>>>

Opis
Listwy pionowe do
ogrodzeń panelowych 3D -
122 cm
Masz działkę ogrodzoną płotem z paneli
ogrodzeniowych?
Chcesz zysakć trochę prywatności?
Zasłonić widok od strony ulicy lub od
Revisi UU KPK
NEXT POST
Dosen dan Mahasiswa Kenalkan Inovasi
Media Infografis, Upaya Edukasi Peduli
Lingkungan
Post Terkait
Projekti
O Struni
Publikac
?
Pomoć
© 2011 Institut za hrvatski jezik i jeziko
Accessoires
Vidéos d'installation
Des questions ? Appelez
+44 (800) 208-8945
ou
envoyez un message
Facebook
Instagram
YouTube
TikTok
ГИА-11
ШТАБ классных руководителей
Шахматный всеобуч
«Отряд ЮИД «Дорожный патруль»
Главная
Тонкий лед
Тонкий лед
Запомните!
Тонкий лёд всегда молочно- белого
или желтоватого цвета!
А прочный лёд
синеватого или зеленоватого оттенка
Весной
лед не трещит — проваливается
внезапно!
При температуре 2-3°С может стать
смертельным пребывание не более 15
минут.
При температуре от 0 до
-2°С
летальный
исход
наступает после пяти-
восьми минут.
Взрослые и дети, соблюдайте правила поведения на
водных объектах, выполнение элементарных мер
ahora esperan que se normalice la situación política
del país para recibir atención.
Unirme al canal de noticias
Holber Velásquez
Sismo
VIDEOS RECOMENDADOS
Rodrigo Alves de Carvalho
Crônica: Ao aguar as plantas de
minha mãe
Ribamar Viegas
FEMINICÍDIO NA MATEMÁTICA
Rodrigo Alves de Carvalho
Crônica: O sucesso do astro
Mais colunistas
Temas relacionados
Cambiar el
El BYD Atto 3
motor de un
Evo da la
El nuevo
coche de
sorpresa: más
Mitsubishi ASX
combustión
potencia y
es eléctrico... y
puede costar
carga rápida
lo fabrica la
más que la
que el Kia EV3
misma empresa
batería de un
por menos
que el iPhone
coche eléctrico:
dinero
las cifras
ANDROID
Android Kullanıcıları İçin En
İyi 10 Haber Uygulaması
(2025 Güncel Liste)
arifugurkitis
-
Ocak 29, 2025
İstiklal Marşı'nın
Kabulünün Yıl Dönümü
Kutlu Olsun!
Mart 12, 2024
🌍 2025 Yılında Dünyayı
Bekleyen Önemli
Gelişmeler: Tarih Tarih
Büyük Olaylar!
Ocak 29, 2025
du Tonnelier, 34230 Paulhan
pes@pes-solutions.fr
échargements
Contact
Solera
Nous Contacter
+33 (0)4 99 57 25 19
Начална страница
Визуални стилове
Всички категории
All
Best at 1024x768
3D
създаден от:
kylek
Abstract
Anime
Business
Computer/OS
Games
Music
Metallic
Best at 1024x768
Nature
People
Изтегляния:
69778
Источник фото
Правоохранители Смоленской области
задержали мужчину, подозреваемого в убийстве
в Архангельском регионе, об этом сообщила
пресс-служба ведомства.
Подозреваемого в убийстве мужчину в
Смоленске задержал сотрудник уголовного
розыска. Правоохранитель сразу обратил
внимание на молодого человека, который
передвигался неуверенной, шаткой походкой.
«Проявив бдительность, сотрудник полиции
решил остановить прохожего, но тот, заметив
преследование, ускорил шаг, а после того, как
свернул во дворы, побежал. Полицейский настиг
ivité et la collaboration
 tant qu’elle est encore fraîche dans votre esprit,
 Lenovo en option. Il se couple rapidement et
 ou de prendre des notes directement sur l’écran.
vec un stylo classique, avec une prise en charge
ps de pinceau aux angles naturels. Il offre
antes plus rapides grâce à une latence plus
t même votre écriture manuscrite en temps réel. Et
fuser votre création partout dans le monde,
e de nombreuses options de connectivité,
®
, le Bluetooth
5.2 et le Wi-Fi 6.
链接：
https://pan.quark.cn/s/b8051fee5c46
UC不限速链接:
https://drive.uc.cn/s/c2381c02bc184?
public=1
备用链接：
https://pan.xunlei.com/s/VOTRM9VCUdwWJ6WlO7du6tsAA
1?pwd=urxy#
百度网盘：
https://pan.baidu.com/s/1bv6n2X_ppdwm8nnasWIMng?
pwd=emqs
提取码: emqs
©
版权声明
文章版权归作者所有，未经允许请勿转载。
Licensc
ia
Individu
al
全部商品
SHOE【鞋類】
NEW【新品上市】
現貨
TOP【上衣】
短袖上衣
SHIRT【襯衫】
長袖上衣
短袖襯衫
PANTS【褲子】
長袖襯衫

<<<

Go line by line through the data, copying each one that contains the word "температуре".

Task result
При температуре 2-3°С может стать
При температуре от 0 до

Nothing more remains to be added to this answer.